Data in this exercise: Begin

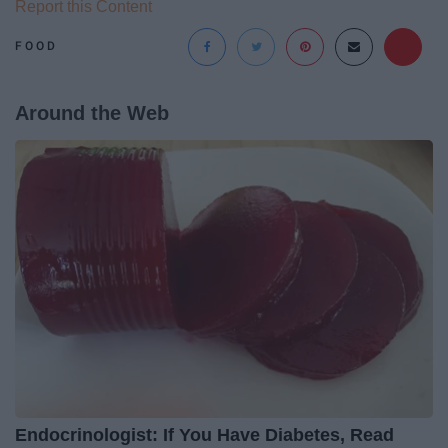
Report this Content
FOOD
Around the Web
Endocrinologist: If You Have Diabetes, Read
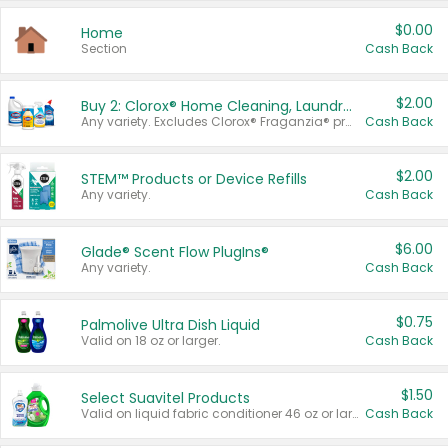
$0.00
Home
Section
Cash Back
$2.00
Buy 2: Clorox® Home Cleaning, Laundry, Pine-Sol®, Liquid-Plumr, or Formula 409 Products
Any variety. Excludes Clorox® Fraganzia® products, trial and travel sizes, tools, & textiles. Items must appear on the same receipt.
Cash Back
$2.00
STEM™ Products or Device Refills
Any variety.
Cash Back
$6.00
Glade® Scent Flow PlugIns®
Any variety.
Cash Back
$0.75
Palmolive Ultra Dish Liquid
Valid on 18 oz or larger.
Cash Back
$1.50
Select Suavitel Products
Valid on liquid fabric conditioner 46 oz or larger, or Refresher fabric rinse 25.5 oz.
Cash Back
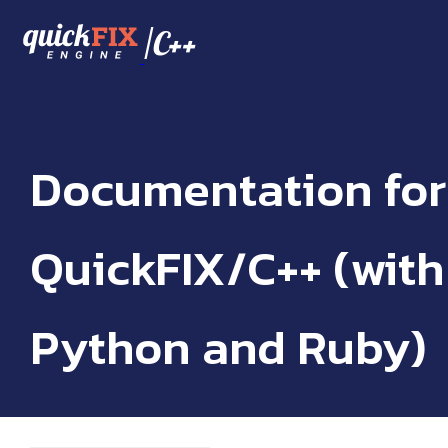
/
C++
Documentation for
QuickFIX/C++ (with
Python and Ruby)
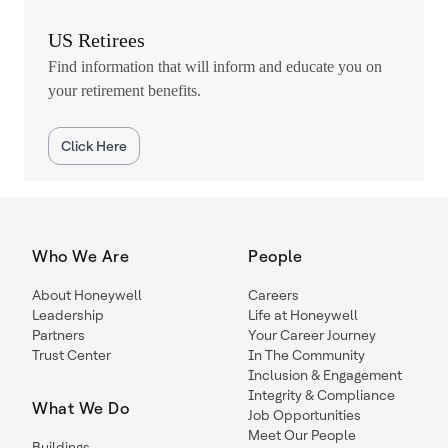
US Retirees
Find information that will inform and educate you on
your retirement benefits.
Click Here
Who We Are
People
About Honeywell
Careers
Leadership
Life at Honeywell
Partners
Your Career Journey
Trust Center
In The Community
Inclusion & Engagement
Integrity & Compliance
What We Do
Job Opportunities
Meet Our People
Buildings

Data in this exercise: End

- Exercise requirements:
Return all records verbatim and drop the pictures.

- Result of this exercise:
Report this Content
FOOD
Around the Web
Endocrinologist: If You Have Diabetes, Read
$0.00
Home
Section
Cash Back
$2.00
Buy 2: Clorox® Home Cleaning, Laundry, Pine-Sol®, Liquid-Plumr, or Formula 409 Products
Any variety. Excludes Clorox® Fraganzia® products, trial and travel sizes, tools, & textiles. Items must appear on the same receipt.
Cash Back
$2.00
STEM™ Products or Device Refills
Any variety.
Cash Back
$6.00
Glade® Scent Flow PlugIns®
Any variety.
Cash Back
$0.75
Palmolive Ultra Dish Liquid
Valid on 18 oz or larger.
Cash Back
$1.50
Select Suavitel Products
Valid on liquid fabric conditioner 46 oz or larger, or Refresher fabric rinse 25.5 oz.
Cash Back
/
C++
Documentation for
QuickFIX/C++ (with
Python and Ruby)
US Retirees
Find information that will inform and educate you on
your retirement benefits.
Click Here
Who We Are
People
About Honeywell
Careers
Leadership
Life at Honeywell
Partners
Your Career Journey
Trust Center
In The Community
Inclusion & Engagement
Integrity & Compliance
What We Do
Job Opportunities
Meet Our People
Buildings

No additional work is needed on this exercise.